● **PROBLEM REQUIREMENTS**
Please set down exactly the lines of the listing below from the line containing "LIEFERZEIT BIS ZU 6 TAGE" through the line containing "aiuterà a tenere", both lines included, leaving out all other lines.

RECORDS section start

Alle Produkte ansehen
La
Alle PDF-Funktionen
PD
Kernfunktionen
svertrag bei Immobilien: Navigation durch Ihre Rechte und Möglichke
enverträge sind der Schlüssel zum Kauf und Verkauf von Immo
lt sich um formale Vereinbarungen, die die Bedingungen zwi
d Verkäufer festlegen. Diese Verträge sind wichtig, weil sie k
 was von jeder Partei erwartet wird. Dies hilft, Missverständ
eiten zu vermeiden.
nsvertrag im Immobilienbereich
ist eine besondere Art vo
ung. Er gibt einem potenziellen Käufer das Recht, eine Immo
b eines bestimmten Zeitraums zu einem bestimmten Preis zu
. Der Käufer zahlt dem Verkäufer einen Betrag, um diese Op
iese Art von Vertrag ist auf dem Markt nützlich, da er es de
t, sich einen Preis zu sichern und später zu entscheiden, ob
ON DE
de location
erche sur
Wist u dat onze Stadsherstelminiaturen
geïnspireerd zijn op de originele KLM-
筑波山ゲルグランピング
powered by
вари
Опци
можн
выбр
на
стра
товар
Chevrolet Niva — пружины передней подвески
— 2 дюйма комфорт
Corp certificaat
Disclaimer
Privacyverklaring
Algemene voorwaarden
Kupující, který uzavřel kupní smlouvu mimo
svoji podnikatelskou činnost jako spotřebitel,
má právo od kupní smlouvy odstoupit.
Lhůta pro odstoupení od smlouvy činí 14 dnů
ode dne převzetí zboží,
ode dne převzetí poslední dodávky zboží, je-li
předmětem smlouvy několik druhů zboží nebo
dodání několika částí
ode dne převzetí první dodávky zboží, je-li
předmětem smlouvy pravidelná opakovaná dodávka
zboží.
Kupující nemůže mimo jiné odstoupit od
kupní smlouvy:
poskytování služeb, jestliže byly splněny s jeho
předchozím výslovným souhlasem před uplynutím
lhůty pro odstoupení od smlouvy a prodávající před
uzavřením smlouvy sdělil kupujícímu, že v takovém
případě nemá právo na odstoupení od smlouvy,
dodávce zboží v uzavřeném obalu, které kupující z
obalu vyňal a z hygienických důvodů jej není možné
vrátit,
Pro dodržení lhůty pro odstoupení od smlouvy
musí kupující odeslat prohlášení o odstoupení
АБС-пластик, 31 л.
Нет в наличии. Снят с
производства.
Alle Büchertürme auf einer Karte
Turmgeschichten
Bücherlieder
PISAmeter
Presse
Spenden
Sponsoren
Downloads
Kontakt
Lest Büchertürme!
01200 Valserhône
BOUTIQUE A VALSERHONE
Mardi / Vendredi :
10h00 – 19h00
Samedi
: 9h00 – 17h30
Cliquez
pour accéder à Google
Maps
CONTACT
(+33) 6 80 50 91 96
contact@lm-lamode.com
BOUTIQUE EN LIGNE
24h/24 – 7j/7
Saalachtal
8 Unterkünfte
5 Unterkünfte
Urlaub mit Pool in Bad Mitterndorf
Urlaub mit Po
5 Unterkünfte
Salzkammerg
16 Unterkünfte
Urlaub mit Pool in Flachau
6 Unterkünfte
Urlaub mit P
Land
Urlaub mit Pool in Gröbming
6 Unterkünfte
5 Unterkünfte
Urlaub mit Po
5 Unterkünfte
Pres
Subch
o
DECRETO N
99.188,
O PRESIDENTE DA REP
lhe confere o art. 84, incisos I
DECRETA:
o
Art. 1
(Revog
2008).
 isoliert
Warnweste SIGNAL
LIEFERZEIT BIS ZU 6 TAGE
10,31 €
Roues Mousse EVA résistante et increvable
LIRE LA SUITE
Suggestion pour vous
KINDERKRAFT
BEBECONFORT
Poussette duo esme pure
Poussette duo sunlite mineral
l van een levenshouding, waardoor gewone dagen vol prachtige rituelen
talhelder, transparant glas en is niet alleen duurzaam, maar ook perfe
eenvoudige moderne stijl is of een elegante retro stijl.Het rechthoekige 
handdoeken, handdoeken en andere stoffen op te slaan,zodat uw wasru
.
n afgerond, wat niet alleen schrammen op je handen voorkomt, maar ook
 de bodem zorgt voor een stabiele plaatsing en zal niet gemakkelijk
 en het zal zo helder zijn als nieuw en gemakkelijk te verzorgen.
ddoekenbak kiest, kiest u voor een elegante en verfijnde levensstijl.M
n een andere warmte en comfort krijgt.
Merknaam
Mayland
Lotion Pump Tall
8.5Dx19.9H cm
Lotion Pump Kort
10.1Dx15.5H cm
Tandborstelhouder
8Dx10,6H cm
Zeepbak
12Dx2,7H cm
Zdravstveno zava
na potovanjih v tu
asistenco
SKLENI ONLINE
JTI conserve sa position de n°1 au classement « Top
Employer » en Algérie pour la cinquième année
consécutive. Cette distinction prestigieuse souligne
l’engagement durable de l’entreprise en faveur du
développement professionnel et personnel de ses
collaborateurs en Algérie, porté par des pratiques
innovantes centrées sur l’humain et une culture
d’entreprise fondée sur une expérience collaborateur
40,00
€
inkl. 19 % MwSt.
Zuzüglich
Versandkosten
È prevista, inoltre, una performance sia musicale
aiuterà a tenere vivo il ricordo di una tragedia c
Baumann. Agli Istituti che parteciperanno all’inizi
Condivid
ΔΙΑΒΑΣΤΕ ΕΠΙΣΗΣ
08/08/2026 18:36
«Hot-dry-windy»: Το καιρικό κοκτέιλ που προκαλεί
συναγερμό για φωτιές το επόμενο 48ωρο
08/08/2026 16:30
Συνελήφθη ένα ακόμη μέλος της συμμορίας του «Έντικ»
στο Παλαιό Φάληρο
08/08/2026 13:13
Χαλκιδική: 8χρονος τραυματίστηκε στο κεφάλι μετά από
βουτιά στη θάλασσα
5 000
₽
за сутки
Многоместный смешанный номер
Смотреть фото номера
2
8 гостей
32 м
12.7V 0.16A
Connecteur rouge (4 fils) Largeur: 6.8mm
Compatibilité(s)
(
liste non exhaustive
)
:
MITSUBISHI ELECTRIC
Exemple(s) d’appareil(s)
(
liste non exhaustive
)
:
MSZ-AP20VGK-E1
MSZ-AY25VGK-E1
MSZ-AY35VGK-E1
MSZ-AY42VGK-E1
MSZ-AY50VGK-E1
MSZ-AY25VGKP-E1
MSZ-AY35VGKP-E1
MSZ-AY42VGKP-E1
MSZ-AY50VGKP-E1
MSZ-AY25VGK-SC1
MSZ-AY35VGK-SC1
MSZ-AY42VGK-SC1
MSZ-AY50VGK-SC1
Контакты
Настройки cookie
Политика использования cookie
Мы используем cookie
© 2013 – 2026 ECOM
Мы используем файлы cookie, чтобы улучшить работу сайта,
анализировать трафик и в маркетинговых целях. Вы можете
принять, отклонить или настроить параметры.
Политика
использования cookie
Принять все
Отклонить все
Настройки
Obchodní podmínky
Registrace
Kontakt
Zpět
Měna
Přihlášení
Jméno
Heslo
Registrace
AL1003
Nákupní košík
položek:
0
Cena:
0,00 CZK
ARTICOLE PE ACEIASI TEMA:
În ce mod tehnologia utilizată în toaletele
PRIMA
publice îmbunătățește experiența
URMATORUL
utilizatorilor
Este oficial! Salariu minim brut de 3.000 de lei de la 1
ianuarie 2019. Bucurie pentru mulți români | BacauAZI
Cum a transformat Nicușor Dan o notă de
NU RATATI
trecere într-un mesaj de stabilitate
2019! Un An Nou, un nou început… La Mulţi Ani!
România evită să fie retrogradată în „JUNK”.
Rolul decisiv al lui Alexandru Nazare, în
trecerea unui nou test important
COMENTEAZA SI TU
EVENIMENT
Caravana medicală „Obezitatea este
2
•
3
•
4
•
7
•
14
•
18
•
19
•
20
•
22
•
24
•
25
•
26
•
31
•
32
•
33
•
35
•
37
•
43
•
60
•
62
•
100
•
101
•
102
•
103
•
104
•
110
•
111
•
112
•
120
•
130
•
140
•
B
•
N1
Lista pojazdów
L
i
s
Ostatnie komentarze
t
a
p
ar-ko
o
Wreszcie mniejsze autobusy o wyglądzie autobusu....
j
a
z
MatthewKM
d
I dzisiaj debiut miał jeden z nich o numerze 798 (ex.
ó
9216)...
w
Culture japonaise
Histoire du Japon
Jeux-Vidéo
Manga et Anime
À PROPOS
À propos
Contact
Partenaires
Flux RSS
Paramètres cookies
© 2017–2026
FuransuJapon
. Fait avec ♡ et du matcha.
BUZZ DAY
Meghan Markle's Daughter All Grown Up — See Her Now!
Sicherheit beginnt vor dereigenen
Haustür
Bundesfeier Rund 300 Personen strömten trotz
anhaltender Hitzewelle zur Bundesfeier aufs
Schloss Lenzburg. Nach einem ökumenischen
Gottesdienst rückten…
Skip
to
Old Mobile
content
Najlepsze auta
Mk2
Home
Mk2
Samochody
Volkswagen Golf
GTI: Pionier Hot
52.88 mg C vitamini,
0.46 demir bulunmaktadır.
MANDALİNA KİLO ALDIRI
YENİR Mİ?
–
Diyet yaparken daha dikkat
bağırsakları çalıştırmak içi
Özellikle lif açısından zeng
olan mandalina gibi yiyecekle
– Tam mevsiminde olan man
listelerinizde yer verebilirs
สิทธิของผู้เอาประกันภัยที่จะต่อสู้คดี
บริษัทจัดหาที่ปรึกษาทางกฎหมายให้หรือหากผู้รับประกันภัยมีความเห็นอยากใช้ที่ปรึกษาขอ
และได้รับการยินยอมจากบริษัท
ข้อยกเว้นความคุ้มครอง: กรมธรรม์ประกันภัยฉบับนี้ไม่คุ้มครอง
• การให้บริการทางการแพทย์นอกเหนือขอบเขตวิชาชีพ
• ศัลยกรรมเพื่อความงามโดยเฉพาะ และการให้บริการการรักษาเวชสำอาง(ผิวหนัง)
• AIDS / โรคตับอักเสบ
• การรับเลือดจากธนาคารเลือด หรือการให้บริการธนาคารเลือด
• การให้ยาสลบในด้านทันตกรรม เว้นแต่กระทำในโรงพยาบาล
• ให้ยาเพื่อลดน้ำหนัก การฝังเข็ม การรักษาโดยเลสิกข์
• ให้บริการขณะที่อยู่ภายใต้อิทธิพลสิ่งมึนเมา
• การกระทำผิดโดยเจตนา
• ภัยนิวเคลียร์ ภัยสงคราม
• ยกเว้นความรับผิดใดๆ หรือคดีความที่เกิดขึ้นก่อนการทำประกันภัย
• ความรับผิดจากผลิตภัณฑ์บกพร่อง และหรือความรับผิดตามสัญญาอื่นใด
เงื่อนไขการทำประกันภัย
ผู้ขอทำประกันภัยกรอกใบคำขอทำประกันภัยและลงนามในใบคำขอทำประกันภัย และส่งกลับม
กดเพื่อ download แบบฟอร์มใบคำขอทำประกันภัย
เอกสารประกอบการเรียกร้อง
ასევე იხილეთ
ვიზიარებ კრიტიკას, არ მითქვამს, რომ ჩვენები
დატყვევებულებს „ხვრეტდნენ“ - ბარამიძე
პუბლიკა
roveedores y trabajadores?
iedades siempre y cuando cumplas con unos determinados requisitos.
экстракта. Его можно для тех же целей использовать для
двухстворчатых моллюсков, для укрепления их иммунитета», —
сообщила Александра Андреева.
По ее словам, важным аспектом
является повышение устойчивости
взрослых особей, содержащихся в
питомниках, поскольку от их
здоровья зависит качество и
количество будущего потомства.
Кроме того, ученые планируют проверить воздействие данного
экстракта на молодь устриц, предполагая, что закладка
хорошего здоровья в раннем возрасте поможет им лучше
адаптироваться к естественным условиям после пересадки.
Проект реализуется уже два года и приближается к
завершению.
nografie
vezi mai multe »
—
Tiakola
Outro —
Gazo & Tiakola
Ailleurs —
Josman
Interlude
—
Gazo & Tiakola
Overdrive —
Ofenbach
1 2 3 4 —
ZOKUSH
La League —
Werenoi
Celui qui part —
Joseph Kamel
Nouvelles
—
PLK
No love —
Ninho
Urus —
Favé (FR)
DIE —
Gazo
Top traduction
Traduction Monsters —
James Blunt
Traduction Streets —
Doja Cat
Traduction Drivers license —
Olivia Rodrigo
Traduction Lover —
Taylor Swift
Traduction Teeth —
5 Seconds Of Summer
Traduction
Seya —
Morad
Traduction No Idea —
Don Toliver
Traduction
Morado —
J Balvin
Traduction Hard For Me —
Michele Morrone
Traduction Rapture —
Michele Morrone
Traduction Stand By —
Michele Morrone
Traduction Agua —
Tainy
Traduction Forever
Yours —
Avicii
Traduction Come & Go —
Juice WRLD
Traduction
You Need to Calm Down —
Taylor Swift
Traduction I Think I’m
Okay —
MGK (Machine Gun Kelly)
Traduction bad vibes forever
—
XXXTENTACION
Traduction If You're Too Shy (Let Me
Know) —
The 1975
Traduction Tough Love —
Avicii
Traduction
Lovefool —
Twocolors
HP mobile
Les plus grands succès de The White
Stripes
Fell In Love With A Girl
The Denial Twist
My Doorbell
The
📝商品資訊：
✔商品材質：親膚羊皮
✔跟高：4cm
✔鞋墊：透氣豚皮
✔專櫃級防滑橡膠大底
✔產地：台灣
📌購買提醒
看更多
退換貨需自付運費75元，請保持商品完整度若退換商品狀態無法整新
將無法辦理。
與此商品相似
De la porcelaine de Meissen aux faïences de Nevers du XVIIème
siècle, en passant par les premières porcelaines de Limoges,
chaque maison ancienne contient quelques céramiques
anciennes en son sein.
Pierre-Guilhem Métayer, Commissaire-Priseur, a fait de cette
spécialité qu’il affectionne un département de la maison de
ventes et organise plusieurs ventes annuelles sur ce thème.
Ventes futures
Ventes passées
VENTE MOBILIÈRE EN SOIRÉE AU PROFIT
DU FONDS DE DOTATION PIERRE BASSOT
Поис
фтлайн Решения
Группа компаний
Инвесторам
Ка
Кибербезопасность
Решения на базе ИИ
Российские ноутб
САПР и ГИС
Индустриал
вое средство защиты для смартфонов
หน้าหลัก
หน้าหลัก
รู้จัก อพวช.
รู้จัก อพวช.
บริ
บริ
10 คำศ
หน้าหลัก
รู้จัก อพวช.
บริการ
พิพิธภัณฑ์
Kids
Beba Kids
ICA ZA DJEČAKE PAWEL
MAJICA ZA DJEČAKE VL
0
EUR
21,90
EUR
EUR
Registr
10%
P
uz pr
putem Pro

RECORDS section end

● **ANSWER BELOW**
LIEFERZEIT BIS ZU 6 TAGE
10,31 €
Roues Mousse EVA résistante et increvable
LIRE LA SUITE
Suggestion pour vous
KINDERKRAFT
BEBECONFORT
Poussette duo esme pure
Poussette duo sunlite mineral
l van een levenshouding, waardoor gewone dagen vol prachtige rituelen
talhelder, transparant glas en is niet alleen duurzaam, maar ook perfe
eenvoudige moderne stijl is of een elegante retro stijl.Het rechthoekige 
handdoeken, handdoeken en andere stoffen op te slaan,zodat uw wasru
.
n afgerond, wat niet alleen schrammen op je handen voorkomt, maar ook
 de bodem zorgt voor een stabiele plaatsing en zal niet gemakkelijk
 en het zal zo helder zijn als nieuw en gemakkelijk te verzorgen.
ddoekenbak kiest, kiest u voor een elegante en verfijnde levensstijl.M
n een andere warmte en comfort krijgt.
Merknaam
Mayland
Lotion Pump Tall
8.5Dx19.9H cm
Lotion Pump Kort
10.1Dx15.5H cm
Tandborstelhouder
8Dx10,6H cm
Zeepbak
12Dx2,7H cm
Zdravstveno zava
na potovanjih v tu
asistenco
SKLENI ONLINE
JTI conserve sa position de n°1 au classement « Top
Employer » en Algérie pour la cinquième année
consécutive. Cette distinction prestigieuse souligne
l’engagement durable de l’entreprise en faveur du
développement professionnel et personnel de ses
collaborateurs en Algérie, porté par des pratiques
innovantes centrées sur l’humain et une culture
d’entreprise fondée sur une expérience collaborateur
40,00
€
inkl. 19 % MwSt.
Zuzüglich
Versandkosten
È prevista, inoltre, una performance sia musicale
aiuterà a tenere vivo il ricordo di una tragedia c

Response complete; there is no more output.